• [What you have to do]:
Repeat each record exactly. Any picture gets left out.

• [Materials provided]:
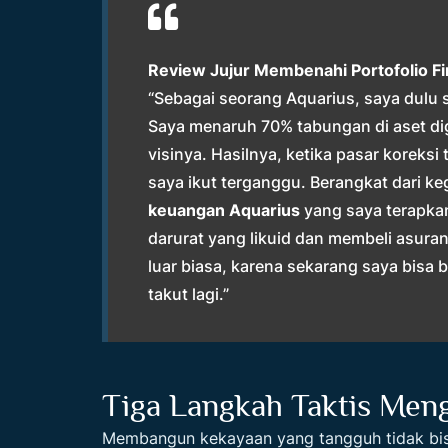
Review Jujur Membenahi Portofolio Fi
“Sebagai seorang Aquarius, saya dulu 
Saya menaruh 70% tabungan di aset digi
visinya. Hasilnya, ketika pasar koreks
saya ikut terganggu. Berangkat dari ke
keuangan Aquarius
yang saya terapka
darurat yang likuid dan membeli asura
luar biasa, karena sekarang saya bisa 
takut lagi.”
Tiga Langkah Taktis Me
Membangun kekayaan yang tangguh tidak bisa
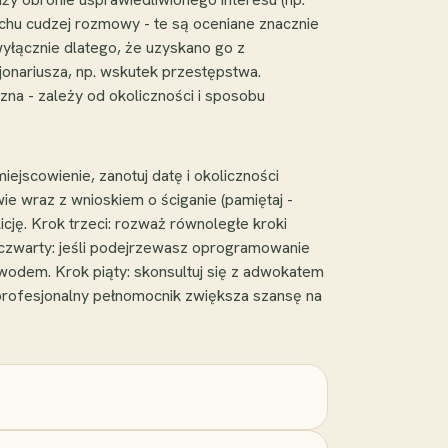
chu cudzej rozmowy - te są oceniane znacznie
yłącznie dlatego, że uzyskano go z
onariusza, np. wskutek przestępstwa.
na - zależy od okoliczności i sposobu
ejscowienie, zanotuj datę i okoliczności
ie wraz z wnioskiem o ściganie (pamiętaj -
cję. Krok trzeci: rozważ równoległe kroki
 czwarty: jeśli podejrzewasz oprogramowanie
owodem. Krok piąty: skonsultuj się z adwokatem
 profesjonalny pełnomocnik zwiększa szansę na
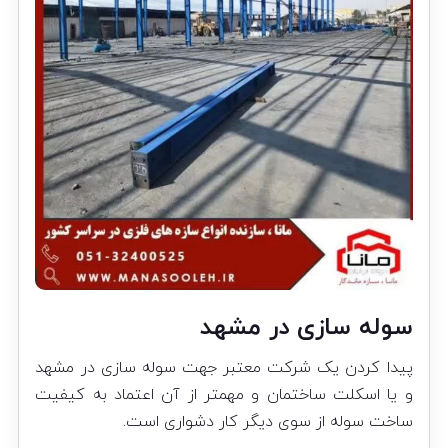
سوله سازی در مشهد
پیدا کردن یک شرکت معتبر جهت سوله سازی در مشهد
و یا اسکلت ساختمان و مهمتر از آن اعتماد به کیفیت
ساخت سوله از سوی دیگر کار دشواری است.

• [Solution to this problem]:
Review Jujur Membenahi Portofolio Fi
“Sebagai seorang Aquarius, saya dulu 
Saya menaruh 70% tabungan di aset digi
visinya. Hasilnya, ketika pasar koreks
saya ikut terganggu. Berangkat dari ke
keuangan Aquarius
yang saya terapka
darurat yang likuid dan membeli asura
luar biasa, karena sekarang saya bisa 
takut lagi.”
Tiga Langkah Taktis Me
Membangun kekayaan yang tangguh tidak bisa
chu cudzej rozmowy - te są oceniane znacznie
yłącznie dlatego, że uzyskano go z
onariusza, np. wskutek przestępstwa.
na - zależy od okoliczności i sposobu
ejscowienie, zanotuj datę i okoliczności
ie wraz z wnioskiem o ściganie (pamiętaj -
cję. Krok trzeci: rozważ równoległe kroki
 czwarty: jeśli podejrzewasz oprogramowanie
owodem. Krok piąty: skonsultuj się z adwokatem
 profesjonalny pełnomocnik zwiększa szansę na
سوله سازی در مشهد
پیدا کردن یک شرکت معتبر جهت سوله سازی در مشهد
و یا اسکلت ساختمان و مهمتر از آن اعتماد به کیفیت
ساخت سوله از سوی دیگر کار دشواری است.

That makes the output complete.